Are you a foreigner who wants to buy a property in Thailand?

While Thailand is known to be openly encouraging and inviting foreign nationals to consider retirement in their country, their restrictive land laws seem to be discouraging legitimate and qualified retirees from other countries from taking the offer.

Thailand Land Laws Restrict Foreign Ownership of Land

Pursuant to Thai Land laws, foreigners are not allowed to purchase and own land properties under their name in the Kingdom. According to the same law, however, ownership of a land plot and ownership of a house situated on such land plot can be separated under specific conditions. This provision enables foreigners to have ownership on the house on a piece or parcel of land which they lease.

House Ownership and Land Ownership Separation

Under such condition, for house ownership to be transferred separately from the land ownership, a 30-day public notice is required before the transfer of house ownership can be registered. The purpose of this public notification is to allow filing of objections against the house ownership transfer from legitimate parties or possible claimants, if there are any. But if the land and house are jointly sold and not separated, no public notice is required.
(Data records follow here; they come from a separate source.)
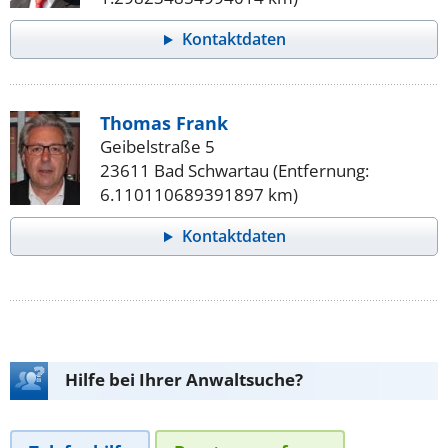
Kontaktdaten
Thomas Frank
Geibelstraße 5
23611 Bad Schwartau (Entfernung:
6.110110689391897 km)
Kontaktdaten
Hilfe bei Ihrer Anwaltsuche?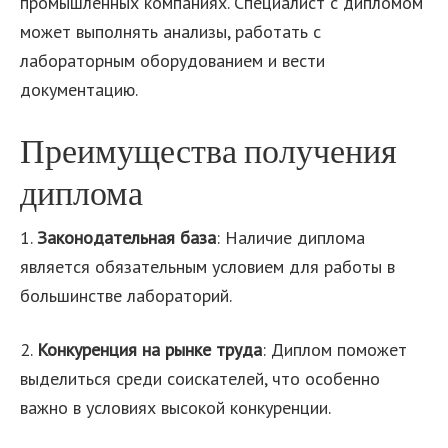
промышленных компаниях. Специалист с дипломом
может выполнять анализы, работать с
лабораторным оборудованием и вести
документацию.
Преимущества получения
диплома
1.
Законодательная база
: Наличие диплома
является обязательным условием для работы в
большинстве лабораторий.
2.
Конкуренция на рынке труда
: Диплом поможет
выделиться среди соискателей, что особенно
важно в условиях высокой конкуренции.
Lands have title deeds. Buildings don’t have title deeds. This difference is the reason why there is no clear documentation of evidence of ownership. In a general sense, it is usually assumed that the landowner is the same personality as the owner of the house or building standing on the land. But this general assumption may be disproved by:

  • Superficies
  • Building permit
  • An official house sale and purchase agreement


The Thai Civil and Commercial Code (CCC) establishes a clear procedure of separating the ownership of the land and house through registration of a “superficies” pursuant to Section 1410-1416 CCC. This “superficies” creates the right to own a house on a piece of land that one does not own. The superficies is registered on the title deed, which serves as evidence of the ownership of the respective house and provides notice to third parties.

Building Permit

Another way to establish house ownership, according to the rulings of some Thai courts and administrative practice is through Section 146 (sentence 2) of the CCC which distinguishes and separates the land from a house built thereon where the house is built in the exercise of a right over the land owner’s land and without superficies. Leasehold is considered by Thai courts to be a “right to another person’s land” and current administrative practice in Thailand takes the same position.

Currently, the administrative practice may also require additional documentation that may be considered evidence of house ownership.

  • For the first owner of a house (the builder) the additional documentation is the building permit. This permit is considered as a relevant indicator of house ownership (for the first owner of the house only). The landowner must have a written consent for the issuance of the permit and the permit form calls the grantee the “owner” of the house to be built.

Official House Sale Agreement

Where a building is purchased from a property developer, the developer will usually apply for the building permit as it comes together with an interest in the land. The documentation of the house purchase (the official House Sale Agreement) will be relevant. The official agreements are issued by the land office. They are also part of the file kept by the land office. Hence, ownership of the house in the name of the owner from the second owner is officially registered at the relevant land office where a duplicate copy of the latest agreement is given to a new owner of the house.

The official House Sale and Purchase Agreement is a stronger evidence to prove house ownership and is not easy to challenge.

Construction Agreement

A construction agreement related to the house together with any of the above documents may also be presented as indicia for house ownership.

House Registration Book

“Tabien Baan”, Blue Book or House Registration Book – this does not constitute in any way as evidence for house ownership. All this document does is to state the address of the house and identify the persons who live in it. In most cases, it will refer to the owner although it may not always be the case. However, the house registration book is still an important document as it serves as certificate of residence.

The Blue Book house registration book is issued to Thai nationals or foreigners with permanent residence status, while the Yellow Book is issued to foreign nationals. These books are issued only to individuals and not companies.